Ferme alla rincorsa. Oppure stanchissime. Oppure, ammaccate dopo una brutta caduta. Perché non solo esiste il tetto di cristallo. Come mi ha insegnato una manager come Anna Puccio, c’è anche il glass cliff. Ovvero, l’essere selezionate solo per occupare posizioni apicali a rischio. Il retropensiero – banalmente, più che la strategia di coloro che scelgono donne per posizioni a rischio – è questo: la missione dell’azienda o del ruolo professionale potrebbe essere un fallimento. Mettiamo alla prova una donna: se agirà bene aprirà le porte ad una gestione più stabile (maschile?). Se farà male, sarà stata pur sempre una donna alla quale è stata data un’occasione. Che potrà sempre tornare ai fornelli, o dal principe azzurro, una volta terminata l’avventura.

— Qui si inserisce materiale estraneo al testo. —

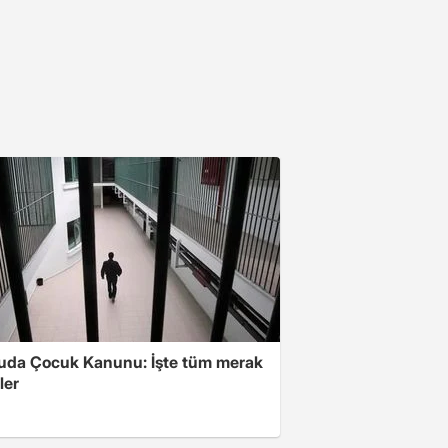
ruda Çocuk Kanunu: İşte tüm merak
ler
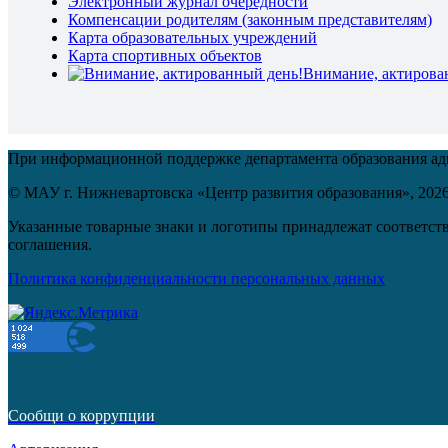
Электронный журнал очередности
Компенсации родителям (законным представителям)
Карта образовательных учреждений
Карта спортивных объектов
Внимание, актирова
При информационной поддержке департамента образования а
© МАУ г. Нижневартовска «Центр развития образования»,
202
Указанные товарные знаки и логотипы принадлежат соответств
соглашения.
Политика конфиденциальности персональных данных
Сообщи о коррупции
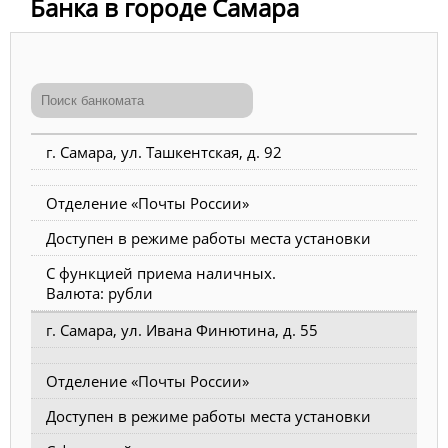
Банка в городе Самара
г. Самара, ул. Ташкентская, д. 92
Отделение «Почты России»
Доступен в режиме работы места установки
С функцией приема наличных.
Валюта: рубли
г. Самара, ул. Ивана Финютина, д. 55
Отделение «Почты России»
Доступен в режиме работы места установки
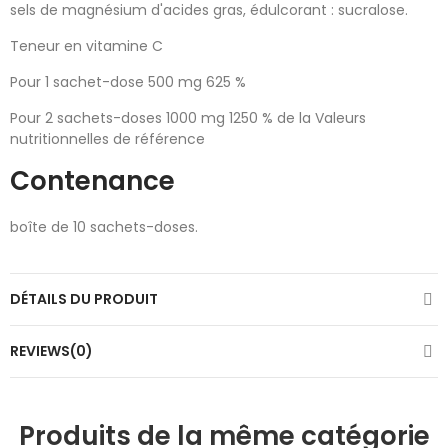
sels de magnésium d'acides gras, édulcorant : sucralose.
Teneur en vitamine C
Pour 1 sachet-dose 500 mg 625 %
Pour 2 sachets-doses 1000 mg 1250 % de la Valeurs
nutritionnelles de référence
Contenance
boîte de 10 sachets-doses.
DÉTAILS DU PRODUIT
REVIEWS(0)
Produits de la même catégorie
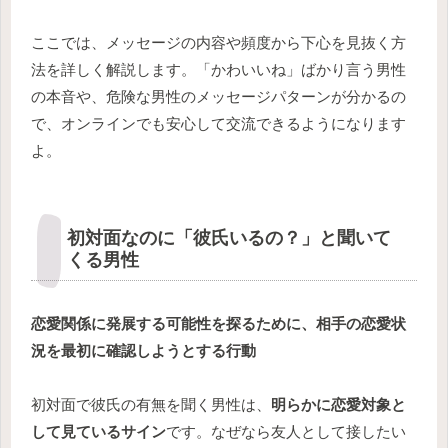
ここでは、メッセージの内容や頻度から下心を見抜く方
法を詳しく解説します。「かわいいね」ばかり言う男性
の本音や、危険な男性のメッセージパターンが分かるの
で、オンラインでも安心して交流できるようになります
よ。
初対面なのに「彼氏いるの？」と聞いて
くる男性
恋愛関係に発展する可能性を探るために、相手の恋愛状
況を最初に確認しようとする行動
初対面で彼氏の有無を聞く男性は、
明らかに恋愛対象と
して見ているサイン
です。なぜなら友人として接したい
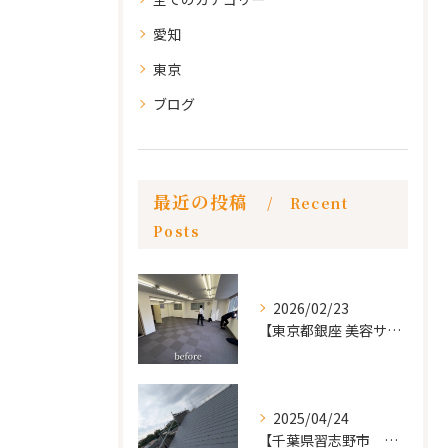
愛知
東京
ブログ
最近の投稿
Recent
Posts
2026/02/23
【東京都銀座 美容サロン店舗工事】
2025/04/24
【千葉県習志野市 戸建て 屋根の葺き替え工事】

E tuttavia. Visto che nel 2011 al principe azzurro e ai fornelli non ci crede più nessuna, la domanda alla quale Women prova a rispondere è: ce la possiamo fare, unite, insieme? In questo senso, il mensile – coraggiosamente voluto da editori uomini – vuole sfidare il genere a dare il meglio di sé. E a prendere coscienza di un ruolo nella società futura. Un giornale che sia come una piattaforma creativa di tutte, in cui ciascuna si possa cimentare nell’arte e nei ragionamenti che più sente vicini, e contribuire alla costruzione di una prospettiva comune.
Con orgoglio, senza pregiudizio alcuno, soprattutto nei confronti delle altre (che non sono come noi). Per questo siamo andate alla ricerca, nel primo numero, di un’eccellenza che ci rappresenta, ma che mai è stata in copertina su altri mensili. Vanessa Beecroft, artista italiana riconosciuta in tutto il mondo, è una donna che ce l’ha fatta e che può insegnarci perché partire, o perché restare. Oppure farci capire come parlare con noi stesse, che in questo periodo storico è una sorta di missione. Altro che arte!
Seguo su Twitter centinaia di donne. Osservo, oltre a colleghe e giornaliste, una quantità di blogger, impegnate e non. Come tutte, leggo tra le righe di una nuova onda editoriale che non solo ha occupato strade e piazze ma ha dato vita quasi a un nuovo genere, in libreria: la saggistica al femminile.
Mentre Miss Italia registra il minimo storico di share, nonostante la sobrietà dell’edizione – o forse proprio a causa di – una quantità di donne ragiona intorno alla propria biografia in modo diverso.
Una diversità che in fondo viene da lontano. E me ne sono sempre domandata il perché. Poi forse ho capito.
Un giornale, come un format televisivo o un’installazione artistica, ha bisogno dell’immagine. E noi che con la manipolazione dell’immagine non siamo a nostro agio, spesso non riusciamo a far dialogare armonicamente ciò che sembriamo con ciò che ci “sentiamo”. E allora la facciamo gestire da qualcun altro. Non ce ne occupiamo. Spesso con risultati disastrosi.
Creare un mensile per noi significa anche affermare la nostra immagine autentica, diventare protagoniste di un mondo che, prima, dedicava le copertine solo a modelle e attrici. Performer del corpo.
E senza nulla togliere a chi appare per professione (anche Women lavora con le modelle, che peraltro da noi decidono loro stesse che cosa indossare nelle pagine Look), noi crediamo in altre prestazioni. Crediamo che sia attraverso un percorso professionale che si ottiene l’indipendenza intellettuale. E che l’indipendenza intellettuale sia come l’indipendenza economica. Finché non l’hai raggiunta, non hai respirato libertà.